Personal information
- Born: Shannon Claire Spruill July 17, 1975 Wiesbaden Army Airfield, West Germany
- Died: September 1, 2021 (aged 46) Norcross, Georgia, U.S.
- Spouse: Rich Ward ​ ​(m. 1999; div. 2003)​

Professional wrestling career
- Ring name(s): Daffney Daffney Unger Draculetta The Governor Lucy Lucy Furr Shark Girl Shannon
- Billed height: 5 ft 6 in (168 cm)
- Billed weight: 130 lb (59 kg)
- Billed from: 20,000 Leagues Under the Sea Badstreet, Atlanta, Georgia Charlotte, North Carolina Paradise Island Sybil, Texas Transylvania Unknown parts of Alaska
- Trained by: Johnny Slaughter Leilani Kai Malia Hosaka Selina Majors WCW Power Plant
- Debut: 1999
- Retired: 2011

= Daffney =

American wrestler & actress (1975–2021)

Shannon Claire Spruill (July 17, 1975 – September 1, 2021), better known by her ring name Daffney, was an American professional wrestler and wrestling manager.
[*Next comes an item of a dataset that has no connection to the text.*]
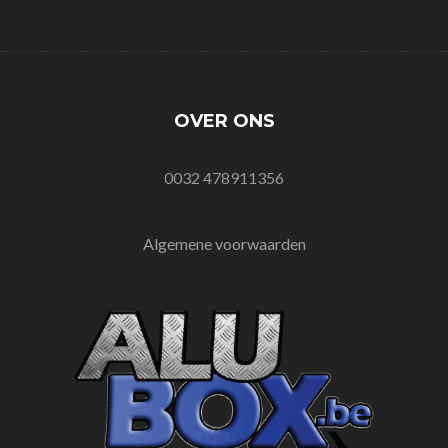
OVER ONS
0032 478911356
Algemene voorwaarden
Daffney began her professional wrestling career at World Championship Wrestling (WCW) in 1999. In WCW, she was known for her association with David Flair and Crowbar, and became the second woman (after Madusa) to hold the WCW Cruiserweight Championship. She was released by the promotion one month before it was purchased by WWE in 2001. She subsequently appeared on the independent circuit until she signed with Total Nonstop Action Wrestling (TNA) in 2008. Injuries forced her to retire from wrestling in 2011, but she continued to appear in non-wrestling roles for various promotions until 2018.

== Early life ==
As a military brat, Shannon Claire Spruill was born on July 17, 1975, at the Wiesbaden Army Airfield in Wiesbaden-Erbenheim, West Germany, where her father was stationed. In 1976, her family returned to the U.S. They resided first in Salt Lake City, Utah, then in Savannah, Georgia, and finally on the Scott Air Force Base in St. Clair County, Illinois. They were then relocated to England, where they lived in Oxford for three years before returning to West Germany to live at the Ramstein Air Base in Rhineland-Palatinate until 1987, when her father (by then a lieutenant colonel) retired.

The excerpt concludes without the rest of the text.